Richard prevented Venus from participating in tournaments and gave her the opportunity to train. America’s youth-sports culture emphasizes constant competition, especially in today’s era, where athletes are incentivized to specialize and secure ridiculous rankings to be broadcast on social media earlier and earlier in life. The constant travel and the showcasing leaves little room for real improvement. It’s almost as if Richard spotted the “10,000-hour rule”—research disseminated through Malcolm Gladwell’s 2008 book, Outliers, touting the benefits of deliberate practice—more than a decade ahead of its time.

They have since made millions and launched several fashion labels. While the sisters were passionate about other things, some pundits wondered if they really dedicated themselves to the game. Venus is 41, Serena 40. They’re still playing on tour.

Courtesy Warner Bros.Demi Singleton (with Will Smith) and Saniyya Sydney (with Saniyya Zidney). King Richard

This is not an easy task.Practice is a great way to improve your skills. But when you’re all too aware that your neighbors’ kids are playing in this travel tournament this weekend, and that travel tournament the week after that, the FOMO is real for both parent and child.

As a spectator watching my own son, who’s now 15, play youth sports, on far too many occasions I’ve stomped a foot in frustration, or buried my head in my hands, after a disappointing play. It’s not the greatest display of patience. His confidence is likely to suffer if he sees me do this. I feel terrible afterward, and swear I’ll never do that again. I do it again.

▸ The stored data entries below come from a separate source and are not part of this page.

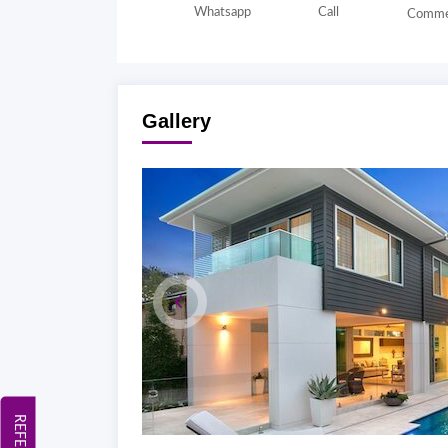
Whatsapp
Call
Comme
Gallery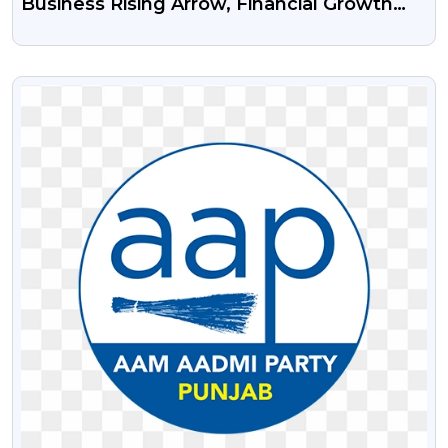
Business Rising Arrow, Financial Growth
Arrow Free Transparent Png And Psd File
VIEW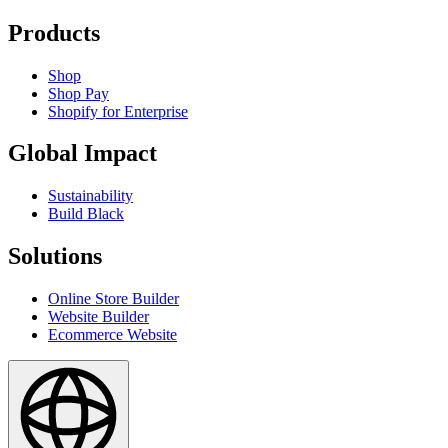
Products
Shop
Shop Pay
Shopify for Enterprise
Global Impact
Sustainability
Build Black
Solutions
Online Store Builder
Website Builder
Ecommerce Website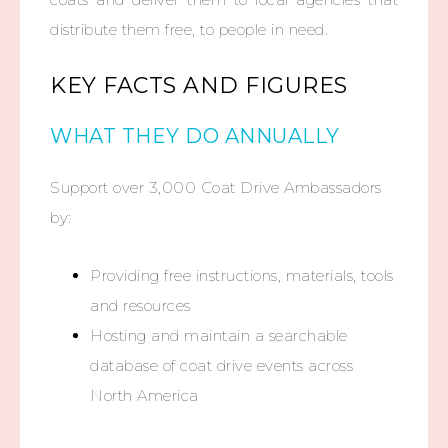
distribute
them free, to people in need.
KEY FACTS AND FIGURES
WHAT THEY DO ANNUALLY
Support over 3,000 Coat Drive Ambassadors
by:
Providing free instructions, materials, tools
and resources
Hosting and maintain a searchable
database of coat drive events across
North America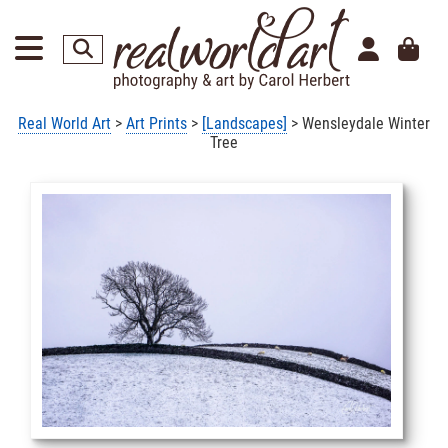
Real World Art
>
Art Prints
>
[Landscapes]
> Wensleydale Winter
Tree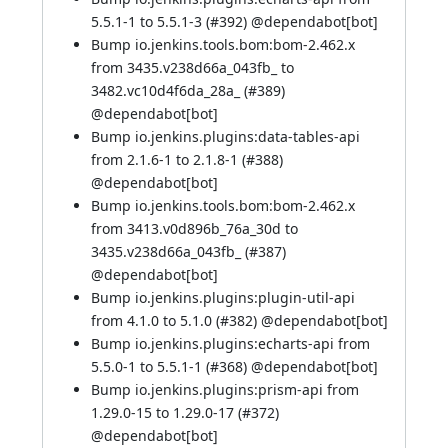
5.5.1-1 to 5.5.1-3 (
#392
) @
dependabot[bot]
Bump io.jenkins.tools.bom:bom-2.462.x
from 3435.v238d66a_043fb_ to
3482.vc10d4f6da_28a_ (
#389
)
@
dependabot[bot]
Bump io.jenkins.plugins:data-tables-api
from 2.1.6-1 to 2.1.8-1 (
#388
)
@
dependabot[bot]
Bump io.jenkins.tools.bom:bom-2.462.x
from 3413.v0d896b_76a_30d to
3435.v238d66a_043fb_ (
#387
)
@
dependabot[bot]
Bump io.jenkins.plugins:plugin-util-api
from 4.1.0 to 5.1.0 (
#382
) @
dependabot[bot]
Bump io.jenkins.plugins:echarts-api from
5.5.0-1 to 5.5.1-1 (
#368
) @
dependabot[bot]
Bump io.jenkins.plugins:prism-api from
1.29.0-15 to 1.29.0-17 (
#372
)
@
dependabot[bot]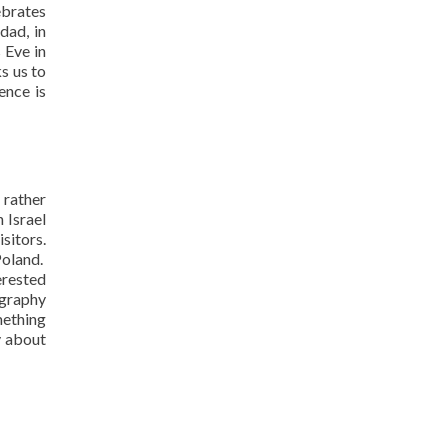
ebrates
dad, in
 Eve in
s us to
ence is
 rather
 Israel
sitors.
Poland.
erested
ography
mething
v about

“In all matters, including tennis, I decided I would always be their father first,” Richard wrote. “It was the best decision I have ever made. I have seen so much damage in this world done by parents who take the other road.” Richard pushed his daughters to succeed, but it’s clear he avoided damaging their psyches, unlike more notorious tennis dads like Stefano Capriati, who admitted he put too much pressure on his early-’90s phenom daughter, or Jim Pierce, who was accused by daughter Mary of physical and verbal abuse; at one point she filed a restraining order against him. If Richard crossed a line, it’s highly doubtful his daughters would produce King RichardTo his memory.

First, be a father. It seems to be the winning formula. You likely won’t achieve the same results as Richard Williams. Don’t expect to be portrayed by a world-famous actor down the road. Expect to be loved and respected by your children. That’s worth more than any Oscar.